Serialization API
Class ComplexDataSerializer
supports data serialization of complex types
with lambdas, functions, member functions and large data arrays. In particular, the class supports out-of-band data serialization
for a set of pickle 5 protocol compatible libraries - pandas and NumPy, specifically pandas.DataFrame
, pandas.Series
and np.ndarray
types.
This class is used in case of serialization of compound objects with different unknown types, possibly large arrays.
Class SimpleDataSerializer
supports data serialization of simple data types.
Also, the class has an API for serialization of lambdas, functions, member functions (and uses cloudpickle
library for that purpose),
but with no performance optimization for large raw data. This class is used when exact object type is known for serialization and it doesn’t consist of large datasets.
API
- class unidist.core.backends.mpi.core.serialization.ComplexDataSerializer(buffers=None, buffer_count=None)
Class for data serialization/de-serialization for MPI comminication.
- Parameters:
buffers (list, default: None) – A list of
PickleBuffer
objects for data decoding.buffer_count (list, default: None) – List of the number of buffers for each object to be serialized/deserialized using the pickle 5 protocol.
Notes
Uses a combination of msgpack, cloudpickle and pickle libraries. Msgpack allows to serialize/deserialize internal objects of a container separately, but send them as one object. For example, for an array of pandas DataFrames, each DataFrame will be serialized separately using pickle 5, and all buffers will be stored in one array to be sent together. To deserialize it buffer_count is used, which contains information about the number of buffers for each internal object.
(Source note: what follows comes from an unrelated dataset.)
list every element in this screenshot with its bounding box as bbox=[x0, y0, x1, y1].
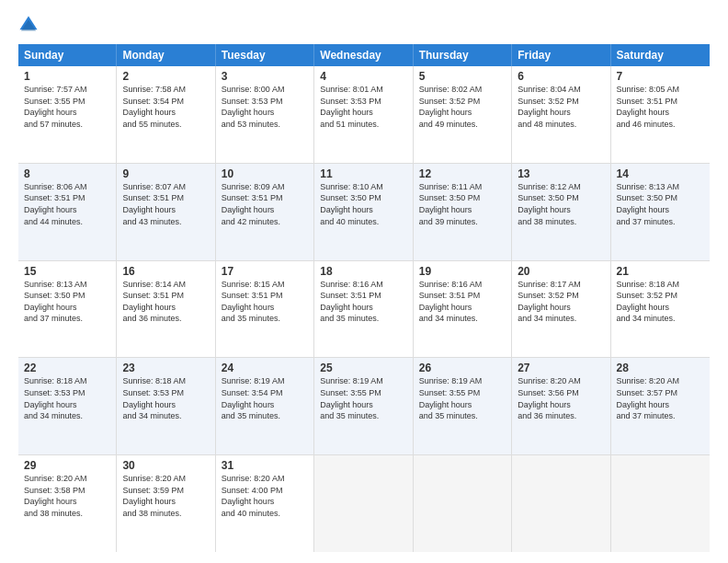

- _buffer_callback(pickle_buffer)
Callback for pickle protocol 5 out-of-band data buffers collection.
- Parameters:
pickle_buffer (pickle.PickleBuffer) – Pickle library buffer wrapper.
- _cpkl_encode(obj)
Encode with cloudpickle library.
- Parameters:
obj (object) – Python object.
- Returns:
Dictionary with array of serialized bytes.
- Return type:
dict
- _dataframe_encode(frame)
Encode with pickle library using protocol 5.
- Parameters:
data (object) – Pickle 5 serializable object (e.g. pandas DataFrame or NumPy array).
- Returns:
Dictionary with array of serialized bytes.
- Return type:
dict
- _decode_custom(obj)
De-serialization hook for msgpack library.
It decodes complex data types the library couldn`t handle.
- Parameters:
obj (object) – Python object.
- _encode_custom(obj)
Serialization hook for msgpack library.
It encodes complex data types the library couldn`t handle.
- Parameters:
obj (object) – Python object.
- _pkl_encode(obj)
Encode with pickle library.
- Parameters:
obj (object) – Python object.
- Returns:
Dictionary with array of serialized bytes.
- Return type:
dict
- deserialize(s_data)
De-serialize data from a bytearray.
- Parameters:
s_data (bytearray) – Data to de-serialize.
- Returns:
Deserialized data.
- Return type:
object
Notes
Uses msgpack, cloudpickle and pickle libraries.
- serialize(data)
Serialize data to a byte array.
- Parameters:
data (object) – Data to serialize.
- Returns:
Serialized data.
- Return type:
bytes
Notes
Uses msgpack, cloudpickle and pickle libraries.
- class unidist.core.backends.mpi.core.serialization.SimpleDataSerializer
Class for simple data serialization/de-serialization for MPI communication.
Notes
Uses cloudpickle and pickle libraries as separate APIs.
- deserialize_cloudpickle(data)
De-serialization with cloudpickle library.
- Parameters:
obj (bytearray) – Python object.
- Returns:
Original reconstructed object.
- Return type:
object
- deserialize_pickle(data)
De-serialization with pickle library.
- Parameters:
obj (bytearray) – Python object.
- Returns:
Original reconstructed object.
- Return type:
object
- serialize_cloudpickle(data)
Encode with a cloudpickle library.
- Parameters:
obj (object) – Python object.
- Returns:
Array of serialized bytes.
- Return type:
bytearray
- serialize_pickle(data)
Encode with a pickle library.
- Parameters:
obj (object) – Python object.
- Returns:
Array of serialized bytes.
- Return type:
bytearray